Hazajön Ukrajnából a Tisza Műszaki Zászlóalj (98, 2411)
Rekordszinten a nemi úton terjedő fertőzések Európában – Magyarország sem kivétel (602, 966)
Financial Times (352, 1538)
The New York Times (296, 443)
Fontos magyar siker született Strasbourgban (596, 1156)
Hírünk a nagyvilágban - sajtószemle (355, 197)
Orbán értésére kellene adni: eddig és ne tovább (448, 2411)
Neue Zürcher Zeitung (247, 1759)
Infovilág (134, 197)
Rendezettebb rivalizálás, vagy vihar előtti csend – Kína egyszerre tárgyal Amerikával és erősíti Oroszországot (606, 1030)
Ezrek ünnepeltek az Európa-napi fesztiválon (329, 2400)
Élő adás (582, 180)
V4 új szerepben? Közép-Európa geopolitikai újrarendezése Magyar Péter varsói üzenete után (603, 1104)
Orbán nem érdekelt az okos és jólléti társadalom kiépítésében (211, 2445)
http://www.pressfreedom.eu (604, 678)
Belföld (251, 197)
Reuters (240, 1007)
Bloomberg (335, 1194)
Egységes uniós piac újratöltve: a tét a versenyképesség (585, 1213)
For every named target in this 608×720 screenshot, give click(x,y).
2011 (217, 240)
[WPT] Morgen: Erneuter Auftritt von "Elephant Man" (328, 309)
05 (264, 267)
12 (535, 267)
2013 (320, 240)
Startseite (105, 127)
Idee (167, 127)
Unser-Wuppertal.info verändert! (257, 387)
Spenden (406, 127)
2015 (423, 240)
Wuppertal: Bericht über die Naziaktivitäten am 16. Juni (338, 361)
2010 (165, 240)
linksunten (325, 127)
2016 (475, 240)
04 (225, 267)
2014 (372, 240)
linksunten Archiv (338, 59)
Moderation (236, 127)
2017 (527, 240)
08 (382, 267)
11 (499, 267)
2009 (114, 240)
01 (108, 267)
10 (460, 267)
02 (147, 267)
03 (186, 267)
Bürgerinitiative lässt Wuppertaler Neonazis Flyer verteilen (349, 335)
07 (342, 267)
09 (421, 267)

* * *

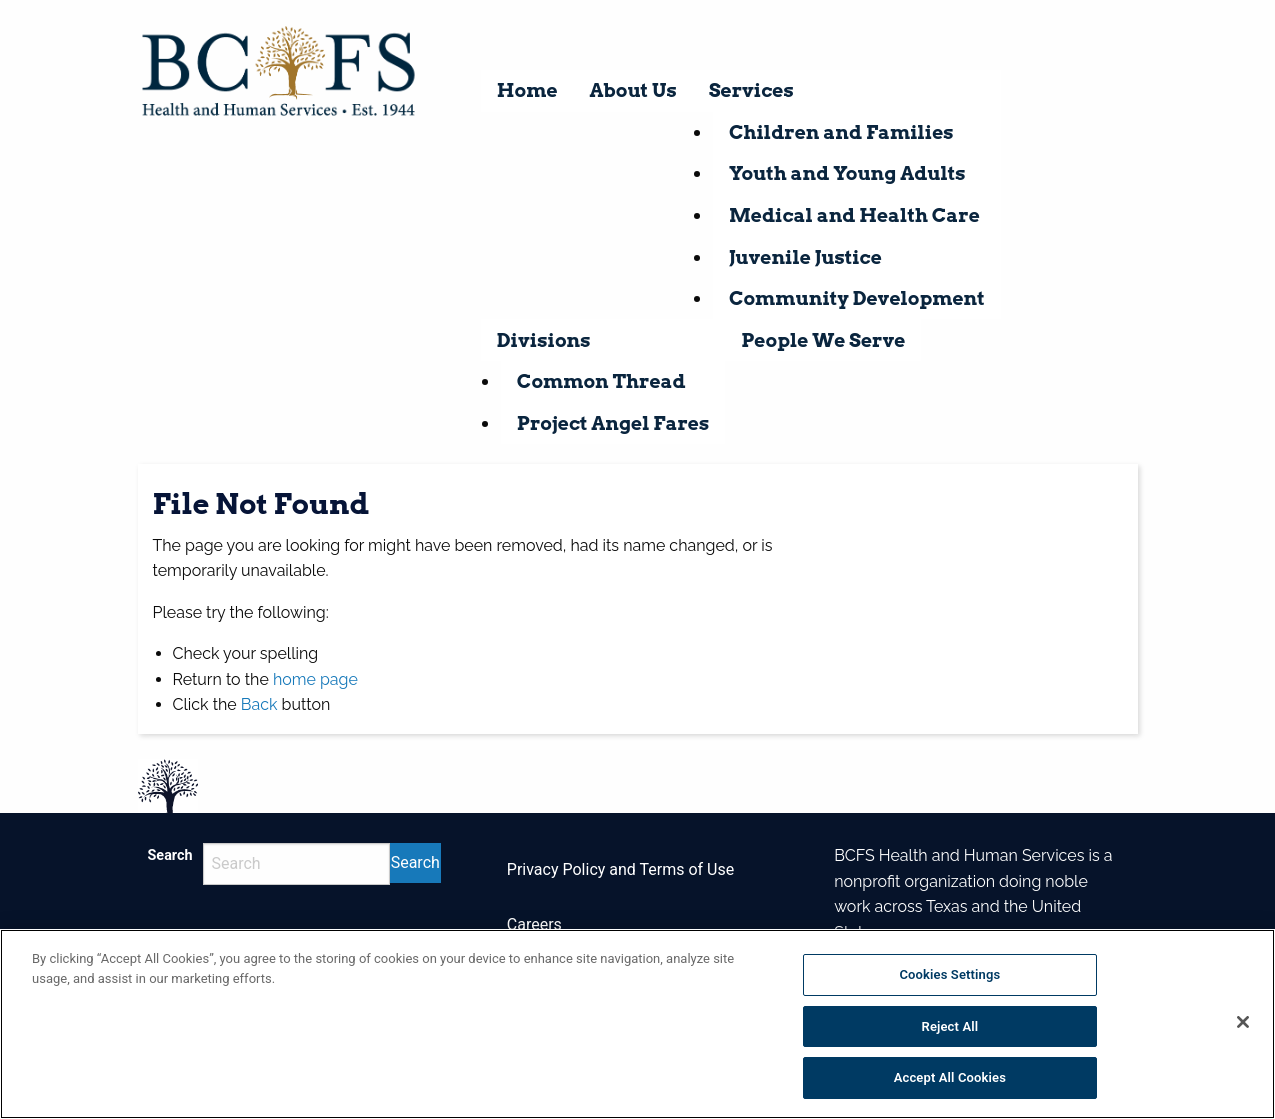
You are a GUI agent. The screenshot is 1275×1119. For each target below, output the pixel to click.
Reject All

#### [Task requirements]
Your answer must be the lines above from the one containing "Bürgerinitiative lässt Wuppertaler" to the one containing "09 (421, 267)", both included, restated word for word.

#### [Task response]
Bürgerinitiative lässt Wuppertaler Neonazis Flyer verteilen (349, 335)
07 (342, 267)
09 (421, 267)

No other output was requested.